*** Supplied data Section Begins ***

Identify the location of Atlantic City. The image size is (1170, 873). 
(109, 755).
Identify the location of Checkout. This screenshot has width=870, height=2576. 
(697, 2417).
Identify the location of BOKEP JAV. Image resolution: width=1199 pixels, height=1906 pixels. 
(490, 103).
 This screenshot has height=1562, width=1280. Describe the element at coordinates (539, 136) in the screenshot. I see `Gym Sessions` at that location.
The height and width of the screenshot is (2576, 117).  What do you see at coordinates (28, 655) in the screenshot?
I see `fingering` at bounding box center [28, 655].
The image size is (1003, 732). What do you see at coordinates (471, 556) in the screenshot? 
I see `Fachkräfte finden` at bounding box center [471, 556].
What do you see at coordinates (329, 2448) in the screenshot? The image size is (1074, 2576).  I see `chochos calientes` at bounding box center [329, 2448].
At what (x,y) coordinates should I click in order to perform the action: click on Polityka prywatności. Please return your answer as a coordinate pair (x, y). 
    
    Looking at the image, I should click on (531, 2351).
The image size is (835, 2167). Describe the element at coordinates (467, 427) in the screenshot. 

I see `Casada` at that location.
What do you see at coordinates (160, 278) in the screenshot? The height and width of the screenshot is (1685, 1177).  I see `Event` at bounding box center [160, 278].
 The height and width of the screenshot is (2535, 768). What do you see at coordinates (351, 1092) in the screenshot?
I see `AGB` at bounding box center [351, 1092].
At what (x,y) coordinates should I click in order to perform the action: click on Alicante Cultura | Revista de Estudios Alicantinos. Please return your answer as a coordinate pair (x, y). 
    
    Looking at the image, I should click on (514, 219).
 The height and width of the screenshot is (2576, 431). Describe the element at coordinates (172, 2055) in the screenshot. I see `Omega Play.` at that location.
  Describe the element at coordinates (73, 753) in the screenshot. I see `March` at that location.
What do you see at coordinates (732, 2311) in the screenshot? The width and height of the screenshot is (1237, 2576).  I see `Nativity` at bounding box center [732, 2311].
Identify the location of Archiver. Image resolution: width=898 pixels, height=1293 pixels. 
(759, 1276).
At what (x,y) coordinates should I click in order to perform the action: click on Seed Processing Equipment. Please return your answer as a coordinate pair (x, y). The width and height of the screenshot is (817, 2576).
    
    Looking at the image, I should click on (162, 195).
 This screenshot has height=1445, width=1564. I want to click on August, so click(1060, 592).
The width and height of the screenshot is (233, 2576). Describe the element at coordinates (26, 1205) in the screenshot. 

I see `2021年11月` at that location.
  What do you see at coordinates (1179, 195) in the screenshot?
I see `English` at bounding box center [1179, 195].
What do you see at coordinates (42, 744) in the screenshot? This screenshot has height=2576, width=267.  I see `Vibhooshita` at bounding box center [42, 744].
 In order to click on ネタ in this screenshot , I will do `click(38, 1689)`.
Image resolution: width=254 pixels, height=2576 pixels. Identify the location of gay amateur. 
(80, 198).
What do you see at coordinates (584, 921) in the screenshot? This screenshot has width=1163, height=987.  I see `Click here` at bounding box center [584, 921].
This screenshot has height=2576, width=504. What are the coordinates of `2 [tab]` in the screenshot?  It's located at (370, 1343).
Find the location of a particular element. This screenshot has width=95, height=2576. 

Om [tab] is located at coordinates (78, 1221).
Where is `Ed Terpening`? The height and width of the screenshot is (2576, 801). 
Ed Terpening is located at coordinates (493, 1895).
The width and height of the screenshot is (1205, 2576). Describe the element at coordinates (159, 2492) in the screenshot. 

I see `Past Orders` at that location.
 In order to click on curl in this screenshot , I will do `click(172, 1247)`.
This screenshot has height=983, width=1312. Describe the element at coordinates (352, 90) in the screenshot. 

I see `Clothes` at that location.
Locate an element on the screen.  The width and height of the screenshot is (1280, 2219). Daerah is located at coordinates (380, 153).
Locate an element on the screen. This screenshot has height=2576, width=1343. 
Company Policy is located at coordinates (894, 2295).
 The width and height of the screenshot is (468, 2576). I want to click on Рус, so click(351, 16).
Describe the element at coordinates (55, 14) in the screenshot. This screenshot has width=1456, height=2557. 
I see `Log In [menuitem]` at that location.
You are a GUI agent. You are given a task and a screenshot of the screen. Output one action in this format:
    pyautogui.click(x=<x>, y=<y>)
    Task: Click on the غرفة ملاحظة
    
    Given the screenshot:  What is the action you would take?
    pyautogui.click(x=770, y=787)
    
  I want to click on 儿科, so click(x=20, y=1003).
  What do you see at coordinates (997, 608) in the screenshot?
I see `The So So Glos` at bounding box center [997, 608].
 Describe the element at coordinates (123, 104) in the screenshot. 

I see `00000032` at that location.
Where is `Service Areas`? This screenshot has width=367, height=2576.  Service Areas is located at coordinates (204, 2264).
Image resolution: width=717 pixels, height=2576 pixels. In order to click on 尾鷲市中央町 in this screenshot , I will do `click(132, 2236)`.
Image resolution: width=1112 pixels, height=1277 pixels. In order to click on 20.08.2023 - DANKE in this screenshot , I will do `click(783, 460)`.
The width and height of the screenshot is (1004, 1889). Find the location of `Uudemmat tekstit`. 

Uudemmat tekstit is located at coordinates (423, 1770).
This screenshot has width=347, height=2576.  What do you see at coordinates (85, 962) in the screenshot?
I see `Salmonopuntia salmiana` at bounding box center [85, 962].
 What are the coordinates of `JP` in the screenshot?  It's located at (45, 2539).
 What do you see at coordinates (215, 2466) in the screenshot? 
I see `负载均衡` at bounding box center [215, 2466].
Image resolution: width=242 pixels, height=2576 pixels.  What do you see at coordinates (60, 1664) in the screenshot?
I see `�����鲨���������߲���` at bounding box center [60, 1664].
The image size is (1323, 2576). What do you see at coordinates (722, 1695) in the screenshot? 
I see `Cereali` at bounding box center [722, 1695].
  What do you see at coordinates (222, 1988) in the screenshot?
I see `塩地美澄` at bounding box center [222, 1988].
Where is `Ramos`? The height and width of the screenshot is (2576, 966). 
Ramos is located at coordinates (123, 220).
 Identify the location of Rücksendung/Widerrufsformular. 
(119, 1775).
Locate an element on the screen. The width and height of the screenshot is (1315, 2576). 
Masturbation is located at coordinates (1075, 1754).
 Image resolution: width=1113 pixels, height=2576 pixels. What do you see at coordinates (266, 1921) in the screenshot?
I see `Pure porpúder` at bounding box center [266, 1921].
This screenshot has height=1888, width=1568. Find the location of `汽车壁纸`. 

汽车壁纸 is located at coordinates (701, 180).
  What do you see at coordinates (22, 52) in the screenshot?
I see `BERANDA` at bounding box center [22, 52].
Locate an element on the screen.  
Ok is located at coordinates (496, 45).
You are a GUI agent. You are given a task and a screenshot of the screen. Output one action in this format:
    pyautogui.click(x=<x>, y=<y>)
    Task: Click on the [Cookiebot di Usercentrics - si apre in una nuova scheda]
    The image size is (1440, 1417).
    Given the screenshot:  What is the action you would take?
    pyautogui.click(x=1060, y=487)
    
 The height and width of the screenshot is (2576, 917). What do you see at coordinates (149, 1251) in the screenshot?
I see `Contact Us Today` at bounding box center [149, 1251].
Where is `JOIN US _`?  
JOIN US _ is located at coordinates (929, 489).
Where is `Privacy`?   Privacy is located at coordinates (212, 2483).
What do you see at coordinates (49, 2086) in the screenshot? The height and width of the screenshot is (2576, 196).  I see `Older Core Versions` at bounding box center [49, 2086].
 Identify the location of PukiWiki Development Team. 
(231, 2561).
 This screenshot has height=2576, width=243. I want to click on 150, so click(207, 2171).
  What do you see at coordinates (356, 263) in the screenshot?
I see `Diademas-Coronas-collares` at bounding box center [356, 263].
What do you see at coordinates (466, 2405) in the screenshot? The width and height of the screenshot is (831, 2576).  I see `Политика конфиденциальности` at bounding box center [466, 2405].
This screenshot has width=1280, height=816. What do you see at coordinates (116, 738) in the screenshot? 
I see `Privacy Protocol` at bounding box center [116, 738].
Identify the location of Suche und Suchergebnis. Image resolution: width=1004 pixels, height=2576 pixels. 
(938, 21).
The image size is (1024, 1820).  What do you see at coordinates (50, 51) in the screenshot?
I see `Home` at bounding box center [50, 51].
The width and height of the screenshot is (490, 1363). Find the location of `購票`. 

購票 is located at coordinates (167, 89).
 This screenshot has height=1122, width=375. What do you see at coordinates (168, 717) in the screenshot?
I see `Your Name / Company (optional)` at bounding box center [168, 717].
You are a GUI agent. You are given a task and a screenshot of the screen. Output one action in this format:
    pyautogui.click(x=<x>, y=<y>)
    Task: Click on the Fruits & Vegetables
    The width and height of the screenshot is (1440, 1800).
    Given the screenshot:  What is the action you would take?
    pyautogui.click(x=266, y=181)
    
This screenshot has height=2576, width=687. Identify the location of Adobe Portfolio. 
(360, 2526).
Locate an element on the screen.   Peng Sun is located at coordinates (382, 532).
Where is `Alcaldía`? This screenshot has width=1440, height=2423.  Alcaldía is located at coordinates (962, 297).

*** Supplied data Section Ends ***

◆ **About this task**:
Read the data above. Pull out each line in which the string "will" appears.

◆ **Completed exercise**:
 In order to click on ネタ in this screenshot , I will do `click(38, 1689)`.
 In order to click on curl in this screenshot , I will do `click(172, 1247)`.
Image resolution: width=717 pixels, height=2576 pixels. In order to click on 尾鷲市中央町 in this screenshot , I will do `click(132, 2236)`.
Image resolution: width=1112 pixels, height=1277 pixels. In order to click on 20.08.2023 - DANKE in this screenshot , I will do `click(783, 460)`.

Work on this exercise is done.